ESG
  • ESG - MOODY, Factory Records 1981

    Emerald Sapphire and Gold, better known as ESG, are four sisters from South Bronx, Deborah, Marie, Renee, and Valerie Scroggins. They began with the support of their mother who bought them instruments to keep busy and out of trouble while still in their teens. The group began to enter talent contests and after impressing 99 Records owner Ed Bahlman at one particular New York contest that they did not win, he invited to take them under his wing as a manager and producer.
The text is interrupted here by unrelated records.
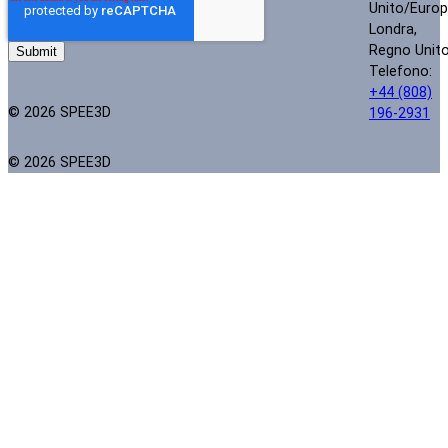
Unito/Euro
Londra,
Regno Unit
Telefono:
+44 (808)
© 2026 SPEE3D
196-2931
© 2026 SPEE3D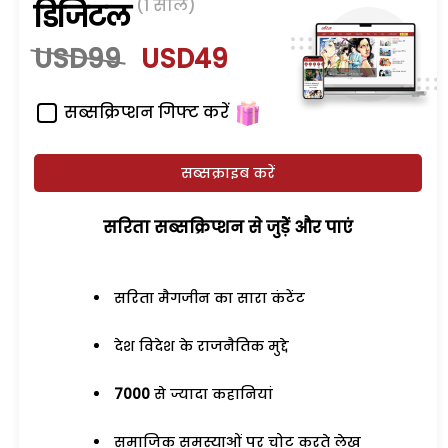
(1 साल)
डिजिटल
USD99
USD49
सब्सक्रिप्शन गिफ्ट करें
सब्सक्राइब करें
सरिता सब्सक्रिप्शन से जुड़ेें और पाएं
सरिता मैगजीन का सारा कंटेंट
देश विदेश के राजनैतिक मुद्दे
7000
से ज्यादा कहानियां
समाजिक समस्याओं पर चोट करते लेख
The history of 99 Records is quite influential and is now well documented, having had a working relationship with labels in the UK like Factory and Rough Trade, and spearheading a new wave in US post-punk groups that became known as No Wave. The history of ESG places them at the root of several musical histories - house, hip hop, post punk, and even no wave, a unique position that few other bands can claim. Starting out with a repertoire of only four original songs in 1979, Bahlman began booking ESG at punk and dance clubs around the city, where the group’s minimal, heavily rhythmic, and unpolished sound fit right into the New York scene. After opening for A Certain Ratio, label owner Tony Wilson asked them to record something for his Factory Records, which resulted in their first single “You’re No Good”, a three-song 7” produced by Martin Hannet. The songs “You’re No Good,” “UFO,” and “Moody” (an all time garage house classic), remain the group’s best-known, most-sampled material and are among the best to have come from New York’s no wave scene, a scene that ESG had little business being part of. ESG wasn’t self-consciously arty and they didn’t come from a punk background; they simply wrote and played their music without conceptualization. None of this matched with the no wave bands, but the sound the group made certainly did.